“Dime y lo olvido, enséñame y lo recuerdo, invólucrame y lo aprendo” -Benjamín Franklyn.
A pesar de que tenemos décadas hablando de innovación, ciencia, tecnología, competitividad e inserción dinámica a la economía mundial puede afirmarse que tenemos un sistema nacional de innovación y desarrollo tecnológico con pocos o aislados avances concretos que mostrar.
El recorrido del esfuerzo hacia ese sistema, que en realidad no ha tenido el apoyo político necesario (Estado emprendedor) ni la comprensión cabal de su importancia por parte del sector productivo nacional (empresarios visionarios), cumple ya 20 años: desde la promulgación de la Ley núm. 139-01 que crea el Sistema Nacional de Educación Superior, Ciencia y Tecnología, pasando por la creación del Fondo Nacional de Innovación y Desarrollo Científico y Tecnológico (Fondocyt) y la Ley 392-07 de Competitividad e Innovación Industrial, hasta terminar con el Sistema Nacional de Innovación y Desarrollo Tecnológico (SNIDT), creado mediante el Decreto núm. 190-07.
Sería poco objetivo afirmar que estas iniciativas de política fueron como una especie de disparos de petardos al aire.

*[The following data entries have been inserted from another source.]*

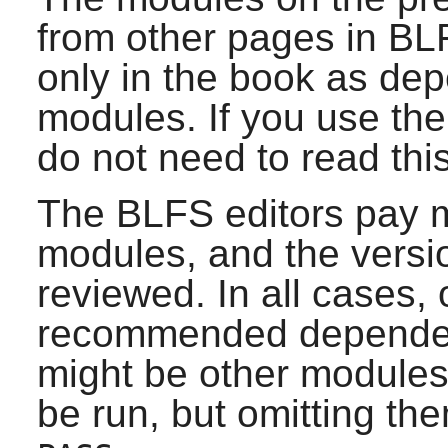
from other pages in BL
only in the book as de
modules. If you use th
do not need to read thi
The BLFS editors pay m
modules, and the versio
reviewed. In all cases, 
recommended dependenc
might be other modules
be run, but omitting them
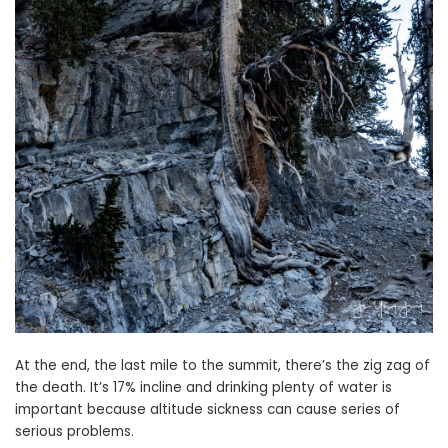
At the end, the last mile to the summit, there’s the zig zag of
the death. It’s 17% incline and drinking plenty of water is
important because altitude sickness can cause series of
serious problems.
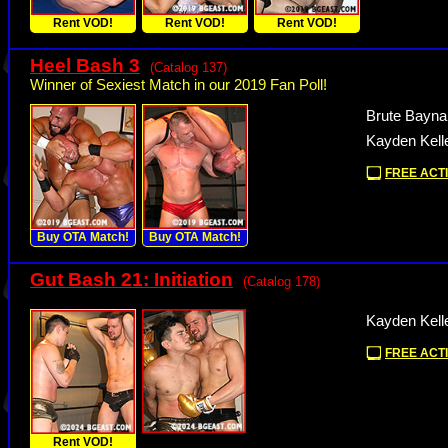
Rent VOD!
Rent VOD!
Rent VOD!
Heel Bash 3
(Catalog 137)
Winner of Sexiest Match in our 2019 Fan Poll!
Brute Bayna
Kayden Kell
FREE ACTI
Buy OTA Match!
Buy OTA Match!
Gut Bash 21: Initiation
(Catalog 178)
Kayden Kell
FREE ACTI
Rent VOD!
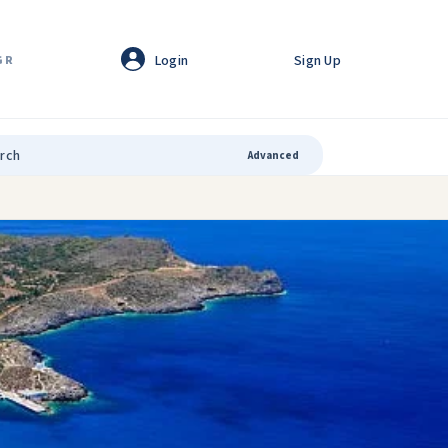
Login
Sign Up
GR
Advanced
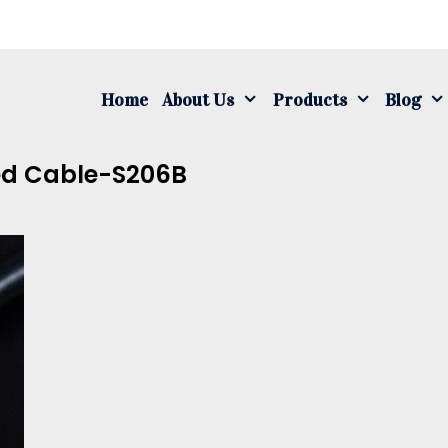
S
fo
Home
About Us
Products
Blog
ed Cable-S206B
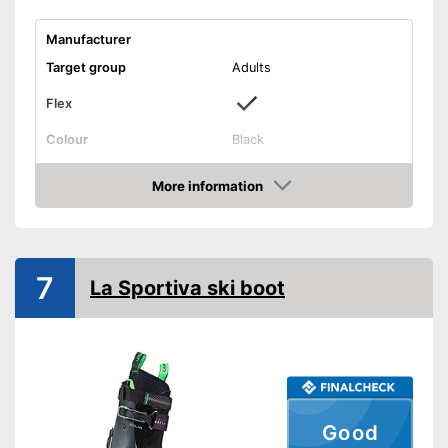
Manufacturer
Target group
Adults
Flex
Colour
Black
Shipping (Amazon)
see vendor
More information
Check Price
7
La Sportiva ski boot
Good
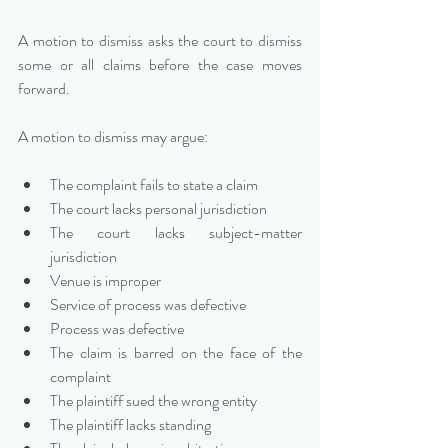
A motion to dismiss asks the court to dismiss 
some or all claims before the case moves 
forward.
A motion to dismiss may argue:
The complaint fails to state a claim
The court lacks personal jurisdiction
The court lacks subject-matter 
jurisdiction
Venue is improper
Service of process was defective
Process was defective
The claim is barred on the face of the 
complaint
The plaintiff sued the wrong entity
The plaintiff lacks standing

Por el contrario, sin dejar de reconocer el débil y esporádico apoyo estatal y la ausencia en los hechos de una estrategia integral de modernización industrial de elevado consenso sectorial, ellas constituyen las bases primarias del desarrollo científico y tecnológico nacional. Por lo demás, en alguna medida, potenciaron cambios no despreciables en las actividades científicas, tecnológicas y de innovación en estos dos últimos decenios.
No obstante, en este crucial ámbito del desarrollo, tanto en el nivel del comportamiento político como en el de la operatividad empresarial, nos encontramos con una visible falta de compromiso político para implementar una estrategia integral compartida de innovación y desarrollo tecnológico de mediano y largo plazo; preeminencia del cortoplacismo en los negocios; afán del protagonismo grupal o sectorial; falta de sintonía y alienación funcional entre las instituciones intervenientes; preferencia por la retórica discursiva que muestra a los actores clave apuntando más o menos a unos mismos objetivos en compartamientos estancos; notable presencia de la dispersión institucional y duplicación de esfuerzos y recursos, entre otros.
No es que hayan faltado estrategias y enfoques correctos. En apenas dos años llegamos a tener hasta tres herramientas estratégicas, como fue el caso del año 1998 con el Plan de Competitividad formulado por Industria y Comercio; Dominicana Innova, un interesante estudio realizado por Cidet en el 2000 sobre transferencia tecnológica, y la llamada Estrategia Nacional de Competitividad avanzada ese mismo año. Estos esfuerzos conceptuales no se tradujeron en progresos sustanciales en lo que se refiere a la producción de conocimientos útiles, si bien sirvieron como importantes insumos para la últerior elaboración de las subsiguientes políticas públicas.
Siete años después sobrevino el Plan Nacional de Competitividad Sistémica (Dec. Núm. 190-07). Su muerte fue de hecho anunciada dos años después y no podía ser de otro modo: los sistemas nacionales de innovación y desarrollo tecnológico no se crean y consolidan solamente con leyes y decretos. Más que su existencia legal formal, su éxito se asegura con un alto nivel de compromiso político y empresarial; la convicción sobre la pertinencia estratégica de nuevos remedios para evitar nuevos males (F. Bacon), y la presencia de un Estado en calidad de actor principal (como de hecho ha ocurrido en todas las economías dinámicas e innovadoras).
Nadie podría garantizar que un sistema nacional de innovación funcione por el mero hecho de existir legalmente. El aspecto legal es solamente un puente necesario o la expresión formal de la voluntad política; en fin, una premisa de partida absolutamente necesaria para quitarnos de encima las garras del modelo económico espurio que nos mantiene inmovilizados en el contexto de una economía global desafiante y para nada piadosa.